An Inflammatory Skin Reaction After Cetuximab Treatment for Aggressive Cutaneous Squamous Cell Carcinoma in a Heart Transplant Patient Previously Taking Voriconazole

Author Affiliations
  • 1Rutgers Robert Wood Johnson Medical School, Somerset, New Jersey
JAMA Dermatol. 2016;152(12):1385-1387. doi:10.1001/jamadermatol.2015.4529

Cetuximab, an epidermal growth factor receptor inhibitor, is a safe therapeutic alternative for advanced or unresectable cutaneous squamous cell carcinoma (cSCC).1 To our knowledge, this is the first case to describe an inflammatory cutaneous reaction with accentuation of lesions after cessation of cetuximab therapy.

Report of a Case

A man in his 50s presented with numerous hyperkeratotic erythematous papules and plaques on his face and scalp. He had undergone heart transplantation 2 years earlier and was since taking sirolimus and tacrolimus. After the transplant, he was hospitalized for disseminated aspergillosis necessitating the use of voriconazole.

A biopsy performed of a scalp lesion revealed invasive SCC extending to the deep margins. Therapy with cetuximab was deemed appropriate because he was not a candidate for Mohs or surgical resection.

After 6 cycles of cetuximab, there was a significant reduction in the cSCC of his scalp. His overall SCC and actinic keratosis (AK) tumor burden significantly reduced, but he had some residual lesions. Importantly, 4 weeks after discontinuing cetuximab treatment, he was hospitalized with increased inflammation of the existing lesions and accentuation of previously unnoticeable papules on his hands, neck, face, and scalp (Figure). He was sun exposed 1 week earlier without adequate protection. Voriconazole prophylaxis was switched to posaconazole, and he was treated with prednisone.

Clinical View of Cetuximab-Associated Acute Inflammatory Reaction
Clinical View of Cetuximab-Associated Acute Inflammatory Reaction

Postcetuximab treatment reaction with increased inflammation of existing lesions on the face (A) and scalp (B) as well as accentuation of previously unnoticeable papules and plaques.


In transplant patients, SCC occurs at rates of 65- to 250-fold higher than in the general population, depending on the transplant type, with heart transplant patients having the highest risk.2 These patients are often poor candidates for irradiation and/or surgery.

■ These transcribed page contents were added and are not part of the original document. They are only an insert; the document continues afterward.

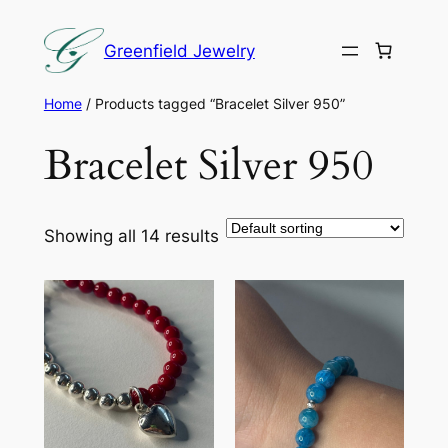
Skip
to
Greenfield Jewelry
content
Home
/ Products tagged “Bracelet Silver 950”
Bracelet Silver 950
Showing all 14 results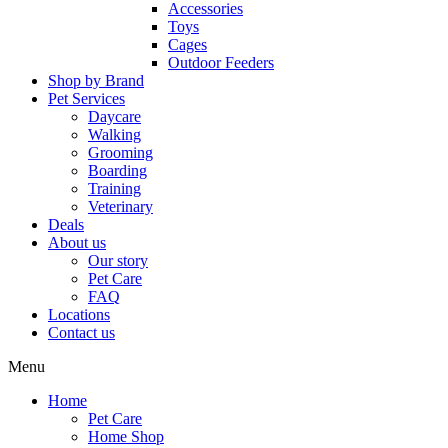
Accessories
Toys
Cages
Outdoor Feeders
Shop by Brand
Pet Services
Daycare
Walking
Grooming
Boarding
Training
Veterinary
Deals
About us
Our story
Pet Care
FAQ
Locations
Contact us
Menu
Home
Pet Care
Home Shop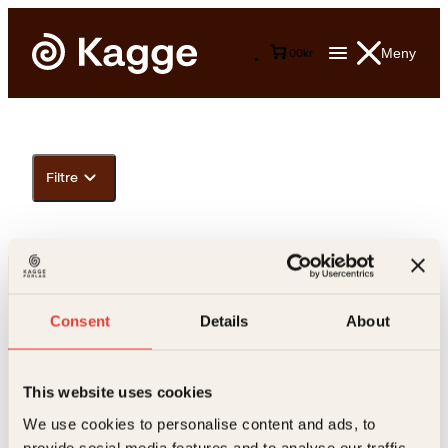
Meny
0
0
kr
Filtre
Consent
Details
About
This website uses cookies
Kontakt oss
We use cookies to personalise content and ads, to
provide social media features and to analyse our traffic.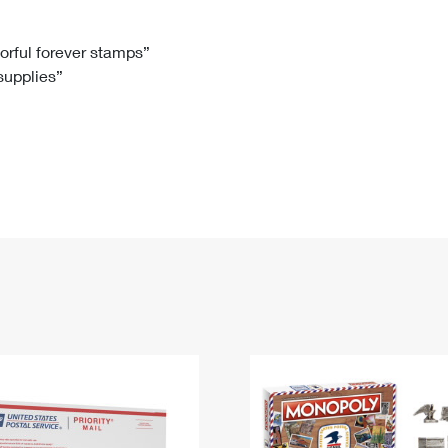
Tracking
Rent or Renew PO Box
Business Supplies
Renew a
Free Boxes
Click-N-Ship
Look Up
 Box
HS Codes
lorful forever stamps”
 supplies”
Transit Time Map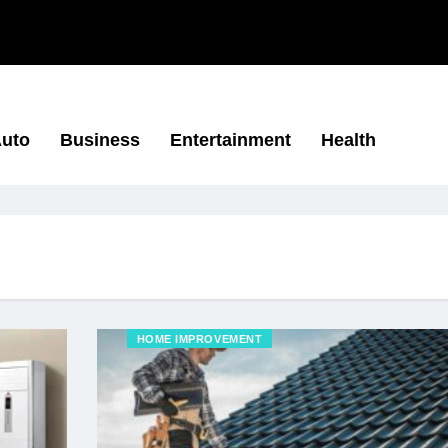
uto
Business
Entertainment
Health
HOME IMPROVEMENT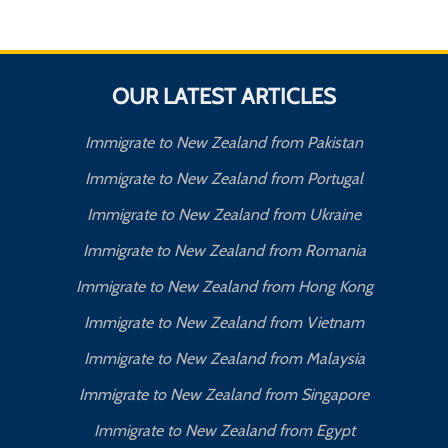
OUR LATEST ARTICLES
Immigrate to New Zealand from Pakistan
Immigrate to New Zealand from Portugal
Immigrate to New Zealand from Ukraine
Immigrate to New Zealand from Romania
Immigrate to New Zealand from Hong Kong
Immigrate to New Zealand from Vietnam
Immigrate to New Zealand from Malaysia
Immigrate to New Zealand from Singapore
Immigrate to New Zealand from Egypt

Further studies are ongoing to determine the applicability of cetuximab for advanced cSCC; currently, best practice stems predominantly from clinician experience and evidence from phase 2 clinical trials.1 Our patient had a good response to cetuximab, with regression of many cSCC lesions after 6 treatment cycles. After completing therapy, he developed an acute inflammatory reaction that has not yet been described. The cause remains unclear, but the possibilities include UV recall due to recent sun exposure and/or chemotherapy-induced inflammation of AKs. The patient admitted to being on his boat 1 week prior to developing the inflammatory reaction. He wore long-sleeves during his time on the boat, and the reaction did not involve his forearms. However, his hands were mildly swollen and red. Although this may be more indicative of UV recall, chemotherapy-induced inflammation of AKs cannot be excluded.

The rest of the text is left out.